Once procurement functions have a good sense of what their tail spend looks like, they can use a variety of digital tools to manage it.

Improving Mass Tenders. In predigital times, mass tenders were extremely challenging because of the vast number of items and suppliers involved. Today, platforms such as electronic requests for information (eRFI) and quotes (eRFQ), as well as e-auctions, represent a big step forward in this regard.

ERFI Platforms. Manual requests for information used to demand a great deal of effort from a buying company because of the high volume of requests every year and the lack of accessible data, especially on less critical parts and services.

Today, companies can issue a large-scale eRFI to many suppliers (distributors) around the world. The vendors, in turn, can provide information—quantities, prices, and delivery timelines—about the products they can supply. The number of distributors in each country for each product can then be illustrated with a heat map. (See Exhibit 2.)

ERFQ Platforms. The information generated by the eRFI and the heat map serves as the basis for an eRFQ. In a typical tail mass tender, a supplier would have to wade through thousands of line items in a list rather than the few hundred it could actually provide. Many vendors would not want to take the time to identify those items because of the low profit involved. Often, suppliers would provide quotes for only some of the items they could supply rather than for all of them, which made the tail even longer.

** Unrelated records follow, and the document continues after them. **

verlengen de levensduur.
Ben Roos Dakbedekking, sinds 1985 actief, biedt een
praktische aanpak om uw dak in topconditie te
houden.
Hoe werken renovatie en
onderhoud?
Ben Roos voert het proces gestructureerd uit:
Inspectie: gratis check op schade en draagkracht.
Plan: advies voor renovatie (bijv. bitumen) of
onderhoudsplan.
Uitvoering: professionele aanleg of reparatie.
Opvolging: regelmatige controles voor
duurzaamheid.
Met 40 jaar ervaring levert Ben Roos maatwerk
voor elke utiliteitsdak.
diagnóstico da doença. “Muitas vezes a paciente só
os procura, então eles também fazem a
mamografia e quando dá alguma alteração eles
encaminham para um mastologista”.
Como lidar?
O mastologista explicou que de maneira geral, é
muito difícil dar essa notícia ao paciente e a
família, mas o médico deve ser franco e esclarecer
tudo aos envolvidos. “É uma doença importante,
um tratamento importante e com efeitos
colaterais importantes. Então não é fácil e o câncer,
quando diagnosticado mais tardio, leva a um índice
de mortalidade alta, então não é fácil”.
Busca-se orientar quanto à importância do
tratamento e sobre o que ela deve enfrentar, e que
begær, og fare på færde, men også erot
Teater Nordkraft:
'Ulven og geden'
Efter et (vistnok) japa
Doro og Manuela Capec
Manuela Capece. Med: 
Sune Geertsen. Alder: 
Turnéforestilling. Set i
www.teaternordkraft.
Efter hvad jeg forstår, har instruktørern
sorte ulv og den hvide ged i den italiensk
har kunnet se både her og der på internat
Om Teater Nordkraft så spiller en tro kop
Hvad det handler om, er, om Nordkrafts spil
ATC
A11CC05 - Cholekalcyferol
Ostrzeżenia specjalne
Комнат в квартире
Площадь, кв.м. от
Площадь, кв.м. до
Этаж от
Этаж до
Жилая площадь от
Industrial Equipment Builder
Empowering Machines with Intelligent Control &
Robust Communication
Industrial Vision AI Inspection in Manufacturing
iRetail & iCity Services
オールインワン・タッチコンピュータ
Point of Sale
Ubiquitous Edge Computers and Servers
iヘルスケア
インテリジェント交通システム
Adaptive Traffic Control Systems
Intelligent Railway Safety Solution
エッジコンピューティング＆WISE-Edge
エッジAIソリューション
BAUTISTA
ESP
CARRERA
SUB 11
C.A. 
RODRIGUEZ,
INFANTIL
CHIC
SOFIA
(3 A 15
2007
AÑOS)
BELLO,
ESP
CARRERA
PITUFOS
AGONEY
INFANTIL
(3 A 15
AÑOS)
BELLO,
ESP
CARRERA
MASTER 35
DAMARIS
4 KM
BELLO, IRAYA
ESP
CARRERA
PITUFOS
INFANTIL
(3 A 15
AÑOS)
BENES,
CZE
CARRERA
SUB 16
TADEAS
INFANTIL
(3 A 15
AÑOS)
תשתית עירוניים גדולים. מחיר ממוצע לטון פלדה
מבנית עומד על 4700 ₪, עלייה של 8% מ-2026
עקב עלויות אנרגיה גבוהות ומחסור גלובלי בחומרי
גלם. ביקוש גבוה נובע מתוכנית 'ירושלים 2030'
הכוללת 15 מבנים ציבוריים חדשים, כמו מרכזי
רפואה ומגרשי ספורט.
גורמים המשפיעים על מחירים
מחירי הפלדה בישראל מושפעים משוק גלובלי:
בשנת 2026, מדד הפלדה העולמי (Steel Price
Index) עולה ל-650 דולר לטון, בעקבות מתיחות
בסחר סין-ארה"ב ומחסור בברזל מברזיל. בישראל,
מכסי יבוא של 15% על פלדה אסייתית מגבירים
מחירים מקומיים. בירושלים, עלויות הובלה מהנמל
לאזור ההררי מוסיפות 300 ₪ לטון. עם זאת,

ERFQ platforms dispense with this problem because they allow each distributor to see only the line items that that company can provide. After the distributors have submitted their bids, digital tools use the answers to present a comprehensive overview of competitors and pricing.

E-Auctions. Mass tenders are possible not only in static setups but also in dynamic ones, such as e-auctions. Companies can use e-auctions to realize savings in one of two ways: They can select many suppliers, cherry picking so that they choose only the supplier with the lowest price for each particular item. Alternatively, they can consolidate the number of suppliers in the portfolio, being careful to preserve a healthy level of competition.

They can then use a digital analysis to review the existing bids and propose different scenarios. For example, a manufacturer that had a tender with 200 suppliers ran a scenario analysis to learn the maximum number of suppliers that priced at least one line item more cheaply than any other supplier; there were 81. But a different scenario, which looked for the minimum number of suppliers that offered the lowest-priced item, identified 27. Since each of these 27 suppliers bid at least one line item that no other vendor bid on, the manufacturer saw that 27 was the minimum number of suppliers it could have on the tender.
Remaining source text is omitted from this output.